Phorm: How it went down
What could possibly go wrong?
Analysis For a company without customers, users or revenues it's pretty extraordinary that Phorm achieved the dubious distinction of being the biggest UK technology story of the past 18 months.
It couldn't have done it on its own, of course. As it slinks away from the UK market this week, investors can thank BT executives, alongside the firm's own, as joint architects of its failure.
And a failure it now surely is. With closest partner BT effectively telling Phorm "you're on your own", and TalkTalk swearing off its agreement altogether, the firm is effectively finished in this country, at least for the forseeable future.

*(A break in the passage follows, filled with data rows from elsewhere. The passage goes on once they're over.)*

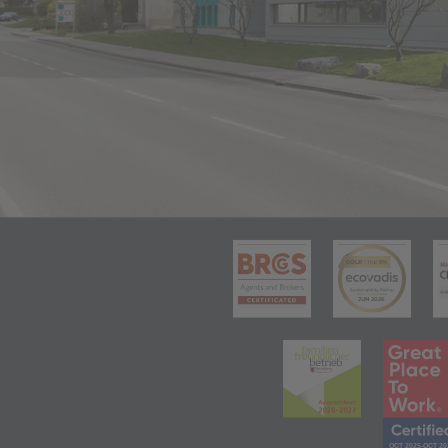
(öffnet in 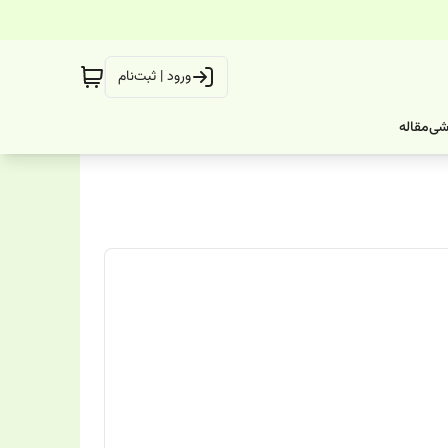
ورود | ثبت‌نام
شی
مقاله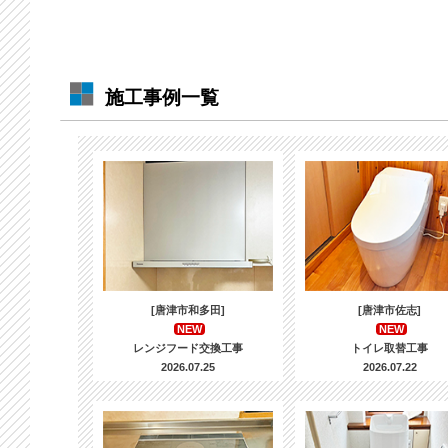
施工事例一覧
[唐津市和多田]
[唐津市佐志]
NEW
NEW
レンジフード交換工事
トイレ取替工事
2026.07.25
2026.07.22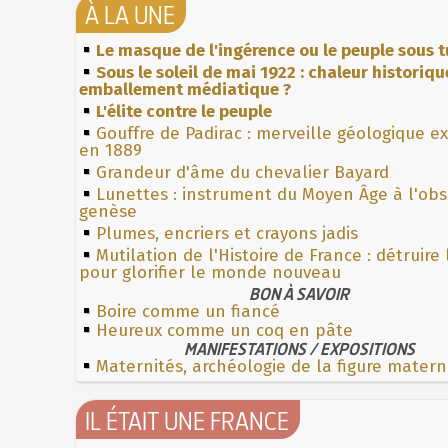
À LA UNE
Le masque de l'ingérence ou le peuple sous t
Sous le soleil de mai 1922 : chaleur historiqu
emballement médiatique ?
L'élite contre le peuple
Gouffre de Padirac : merveille géologique e
en 1889
Grandeur d'âme du chevalier Bayard
Lunettes : instrument du Moyen Âge à l'ob
genèse
Plumes, encriers et crayons jadis
Mutilation de l'Histoire de France : détruire
pour glorifier le monde nouveau
BON À SAVOIR
Boire comme un fiancé
Heureux comme un coq en pâte
MANIFESTATIONS / EXPOSITIONS
Maternités, archéologie de la figure matern
IL ÉTAIT UNE FRANCE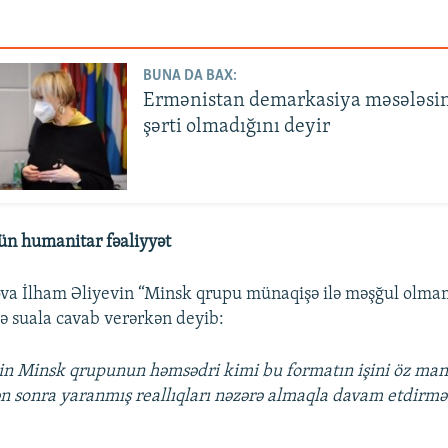
BUNA DA BAX:
Ermənistan demarkasiya məsələsin
şərti olmadığını deyir
ün humanitar fəaliyyət
va İlham Əliyevin “Minsk qrupu münaqişə ilə məşğul olmam
ə suala cavab verərkən deyib:
in Minsk qrupunun həmsədri kimi bu formatın işini öz ma
ən sonra yaranmış reallıqları nəzərə almaqla davam etdirmə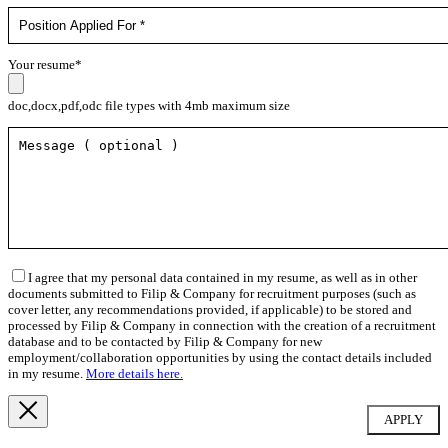
Your resume*
doc,docx,pdf,odc file types with 4mb maximum size
I agree that my personal data contained in my resume, as well as in other
documents submitted to Filip & Company for recruitment purposes (such as
cover letter, any recommendations provided, if applicable) to be stored and
processed by Filip & Company in connection with the creation of a recruitment
database and to be contacted by Filip & Company for new
employment/collaboration opportunities by using the contact details included
in my resume.
More details here.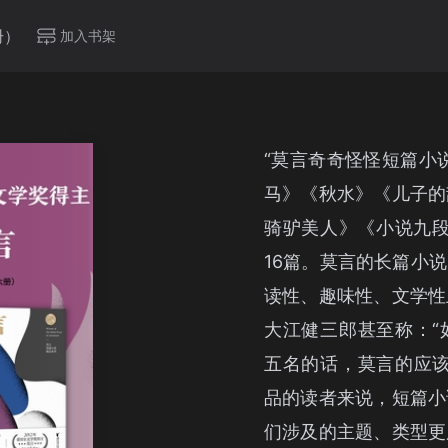
册）
加入书架
“莫言奇奇怪怪短篇小
马》《秋水》《儿子的
骑驴美人》《小说九段
16篇。莫言的长篇小
读性、趣味性、文学性
大江健三郎甚至称：“
五名的话，莫言的应该
品的读者来说，短篇小
们涉及的主题、类型更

CEO Kent Ertugrul now faces the unenviable task of rebuilding the business overseas, starting in South Korea, where it is running trials of its web monitoring and profiling system with Korea Telecom. BT is left to reflect on what its former press chief described as "a year of the most intensive, personal-reputation-destroying PR trench warfare".
The energetic campaigners against Phorm have rightfully claimed their joint failure as a victory. To a facetious observer, the firm's assertion to investors that it is "extremely encouraged by the fact that BT has stated that privacy was not a factor in their decision making" is comical. We've long known privacy was not a factor in BT's decision-making over Phorm - that's how the pair ended up in the mess they did.
But the line collapses under even the most cursory scrutiny.
Perhaps Phorm is indeed "extremely encouraged" by BT's statement, but we suspect its investors are not. If, as implicitly claimed, BT believes Phorm has won its year and a half battle over the legal and ethical implications of its technology, then it must have drawn the conclusion that the business opportunity was simply not good enough. Any company extremely encouraged by such an assessment ought to lay off the happy pills.
Alternatively - and call us cynical - BT's claim that it was dropping Phorm simply to concentrate on next generation network rollout seems questionable.
The Phorm project was part of BT Retail's "value-added services" unit. Its director Emma Sanderson was fed to telly news when we broke the story of the secret trials last year (El Reg was repeatedly denied an interview at the time. The invite remains open...).
Network upgrades and the nationwide logistics involved are meanwhile the responsibility of BT Openreach. The idea that shutting down a relatively low capital, small project (the brunt of the costs were borne by Phorm, or its investors at least) will help a separate division of BT - one legally separate from the rest of the group on antitrust grounds - deliver a multibillion pound infrastructure upgrade is derisory.